Thanks to processed foods, most modern diets are now woefully lacking in
Omega-3 fatty acids and this may be where the problem lies. Oily fish and seafood
are the only foods that contain ready-made EPA and while the body can make the
compound from other Omega-3 fatty acids found in leafy vegetables, walnuts,
brazil nuts and flax oil, it is an extremely inefficient process.

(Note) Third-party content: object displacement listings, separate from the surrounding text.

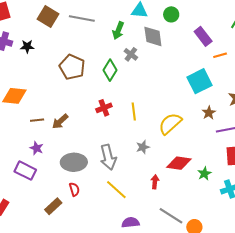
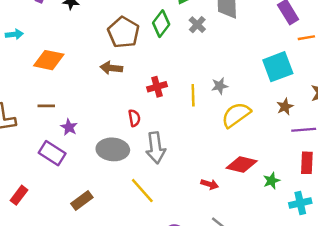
green diamond: (110, 70) -> (161, 24), moved
brown line: (37, 120) -> (46, 106), moved
brown arrow: (60, 121) -> (111, 68), moved, turned 42
gray star: (143, 147) -> (220, 86), moved
red arrow: (155, 182) -> (210, 184), turned 96
red semicircle: (74, 189) -> (134, 118), moved
yellow line: (116, 190) -> (142, 191), moved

One difficulty is that to have a beneficial effect, high doses of EPA are
required - children in the Durham study received 500mg of EPA a day, the
equivalent of around 30g of pilchards. Try getting a child to eat fish every day and
it will become clear why a supplement might be the answer.
But isn't this just a further step down the road towards a
supplement-obsessed society? Richardson says not: "I'm not someone who says, 'Just pop a pill'.
People should first make dietary changes and make them in a sensible
direction. Get rid of the junk fat, and ensure they're eating whole foods."
How to choose the right fish oil
Picking the right supplement is crucial. The main thing to look for in a
fish-oil supplement is that it contains a high dose of Eicosapentaenoic acid
(EPA). But, as last week's Scottish salmon health scare proved, there are other
factors to take into account too. "In the same way that our fish are now polluted
with PCBs, dioxins, heavy metals and everything else because of the
environment they swim in, so are many fish oil supplements," says Dr Alex Richardson.
It is important, then, to check that the oil has been purified. If it has,
the manufacturer will be likely to boast about it on the packaging. For example,
MorEPA is one such pharmaceutical-grade supplement, which costs less than
half that of some high-street brands (available from smaller pharmacies, or
online at www.healthyandessential.co.uk). It costs about £9 a month, as does eye q,
the product used in the Child of Our Time experiment.
Generally, oils made from fish bodies are preferable to those made from
livers as the liver is the detox organ and so holds more toxins than any other. Cod
liver oil is also best avoided as it is rich in vitamin A and taking large
doses for an extended period could lead to vitamin A poisoning. Fresh fish oil
should not give you fishy burps - if they do, the oil has been hanging around a
while and the EPA may well have been oxidised.